In the entries below, begin at the line that has "ideas para una política eficaz desde", stop after the line that has "La Chronique Agora", and output those lines exactly with no pictures.

▸ Data in this exercise:

+--

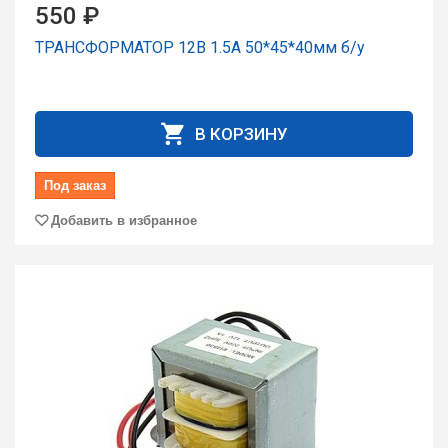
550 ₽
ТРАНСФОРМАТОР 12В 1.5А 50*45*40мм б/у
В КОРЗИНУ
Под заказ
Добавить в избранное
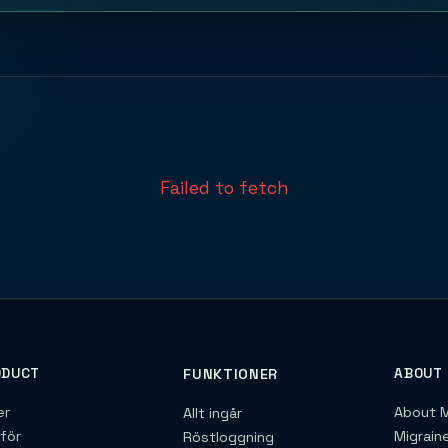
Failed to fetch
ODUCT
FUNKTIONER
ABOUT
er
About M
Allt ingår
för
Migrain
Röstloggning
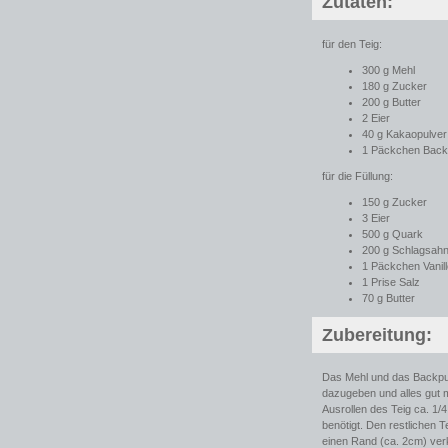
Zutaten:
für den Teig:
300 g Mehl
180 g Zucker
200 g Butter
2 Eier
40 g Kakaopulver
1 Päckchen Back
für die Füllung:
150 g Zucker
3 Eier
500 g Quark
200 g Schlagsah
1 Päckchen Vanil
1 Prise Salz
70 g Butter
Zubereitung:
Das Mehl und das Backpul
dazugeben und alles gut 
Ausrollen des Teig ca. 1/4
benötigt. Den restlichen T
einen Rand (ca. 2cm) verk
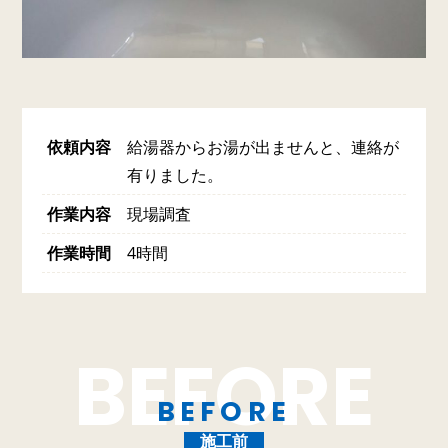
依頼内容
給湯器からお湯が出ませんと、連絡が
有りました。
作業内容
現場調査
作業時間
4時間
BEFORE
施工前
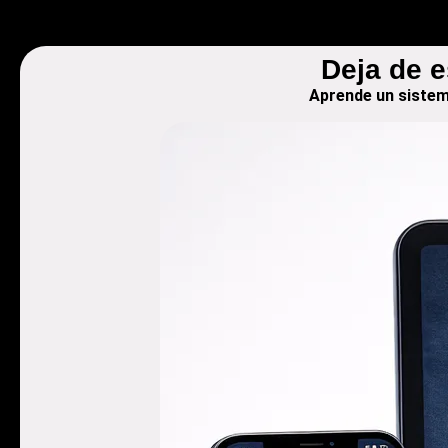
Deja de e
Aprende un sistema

+--

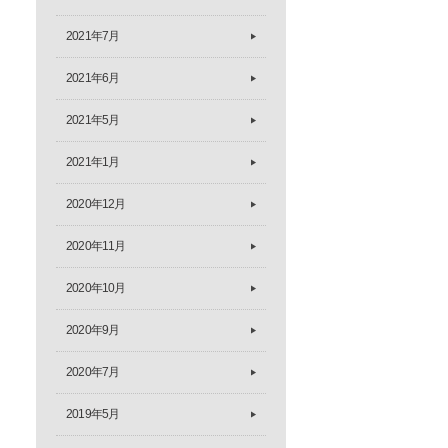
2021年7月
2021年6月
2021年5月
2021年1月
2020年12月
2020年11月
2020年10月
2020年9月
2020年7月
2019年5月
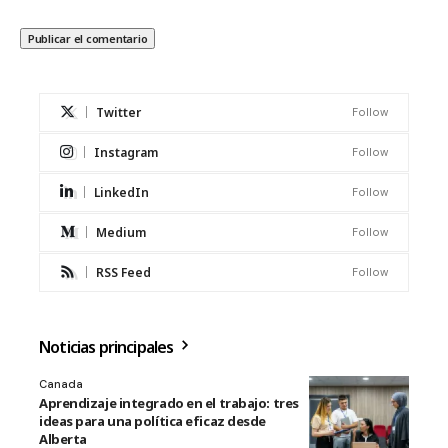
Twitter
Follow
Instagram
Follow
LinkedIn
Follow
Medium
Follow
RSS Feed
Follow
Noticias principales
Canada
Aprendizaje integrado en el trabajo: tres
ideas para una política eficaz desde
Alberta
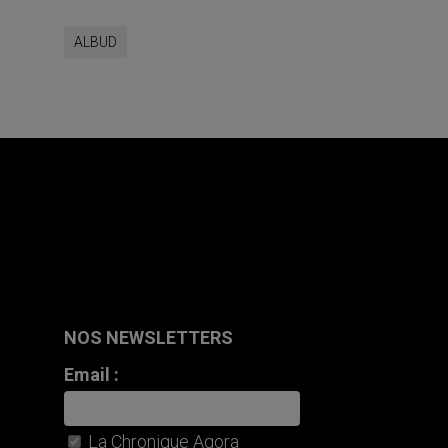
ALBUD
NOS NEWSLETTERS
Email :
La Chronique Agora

+--

▸ Answer box:
ideas para una política eficaz desde
Alberta
ALBUD
NOS NEWSLETTERS
Email :
La Chronique Agora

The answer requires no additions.